If Photonic and Lastwall achieve commercial scale within the next 18 months, Canada could host a domestic ecosystem capable of supplying both the global fintech market and NATO‑aligned defence contracts. IDC projects worldwide cybersecurity spending to reach US$270 billion in 2026, with a sizable share allocated to identity‑management and quantum‑resilience. BDC’s strategic bet positions Canadian firms to capture a slice of that growth while reinforcing national security.

StrongNorth Fund’s dual‑use mandate

The fund’s investment criteria require a minimum of 30 % of a company’s revenue to be tied to defence or critical‑infrastructure contracts, ensuring that commercial success translates into sovereign capability.

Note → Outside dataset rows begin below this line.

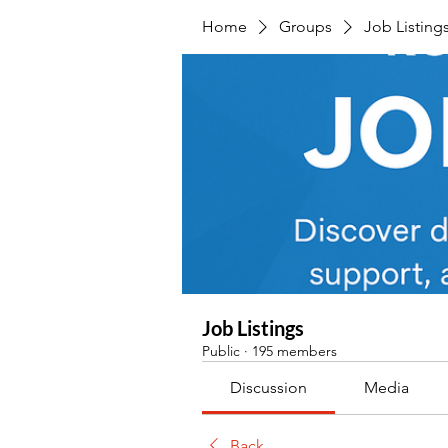
Home
Groups
Job Listing
Job Listings
Public
·
195 members
Discussion
Media
Back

UBC Sauder Scale‑Up partnership

Beyond financing, the partnership offers startups access to a curriculum that covers regulatory compliance, export controls, and partnership development with tech giants such as Google Cloud and Amazon Web Services.

Market Landscape

Canada’s fintech sector attracted C$12 billion in venture capital in 2025, according to PitchBook, yet only 8 % of that funding targeted security‑focused startups. The StrongNorth Fund therefore fills a niche that aligns with the Canadian government’s “Defence Innovation Strategy,” which aims to allocate C$2 billion to dual‑use technology by 2027. Internationally, the market for quantum‑ready financial services is projected by McKinsey to grow at a compound annual growth rate (CAGR) of 24 % through 2030, driven by regulatory pressure and the looming threat of quantum decryption.

Top Insights

  • BDC’s StrongNorth Fund uniquely blends defence‑grade security with fintech scalability, a combination few North‑American investors pursue.
  • Photonic’s room‑temperature photonic qubits could lower quantum‑hardware entry barriers for banks seeking faster risk analytics.
  • Lastwall’s zero‑knowledge identity platform aligns with upcoming Open Banking mandates, offering a ready‑made compliance layer for embedded‑finance players.
  • The UBC Sauder partnership equips startups with go‑to‑market playbooks that reference cloud providers like Microsoft Azure and Salesforce, accelerating enterprise adoption.
  • Enterprise marketers can now substantiate “quantum‑secure” claims with concrete certifications, shortening sales cycles in regulated verticals.